● **TASK INSTRUCTIONS**: The entries below should be set down again exactly, with every picture left out.

══════════

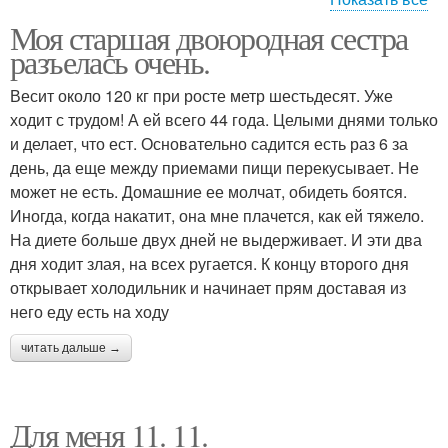
Моя старшая двоюродная сестра
быстрая диета
домашняя диета
разъелась очень.
Весит около 120 кг при росте метр шестьдесят. Уже
ходит с трудом! А ей всего 44 года. Целыми днями только
и делает, что ест. Основательно садится есть раз 6 за
день, да еще между приемами пищи перекусывает. Не
может не есть. Домашние ее молчат, обидеть боятся.
Иногда, когда накатит, она мне плачется, как ей тяжело.
На диете больше двух дней не выдерживает. И эти два
дня ходит злая, на всех ругается. К концу второго дня
открывает холодильник и начинает прям доставая из
него еду есть на ходу
читать дальше →
Для меня 11. 11.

══════════

● **RESPONSE TO THE EXERCISE**:
Моя старшая двоюродная сестра
быстрая диета
домашняя диета
разъелась очень.
Весит около 120 кг при росте метр шестьдесят. Уже
ходит с трудом! А ей всего 44 года. Целыми днями только
и делает, что ест. Основательно садится есть раз 6 за
день, да еще между приемами пищи перекусывает. Не
может не есть. Домашние ее молчат, обидеть боятся.
Иногда, когда накатит, она мне плачется, как ей тяжело.
На диете больше двух дней не выдерживает. И эти два
дня ходит злая, на всех ругается. К концу второго дня
открывает холодильник и начинает прям доставая из
него еду есть на ходу
читать дальше →
Для меня 11. 11.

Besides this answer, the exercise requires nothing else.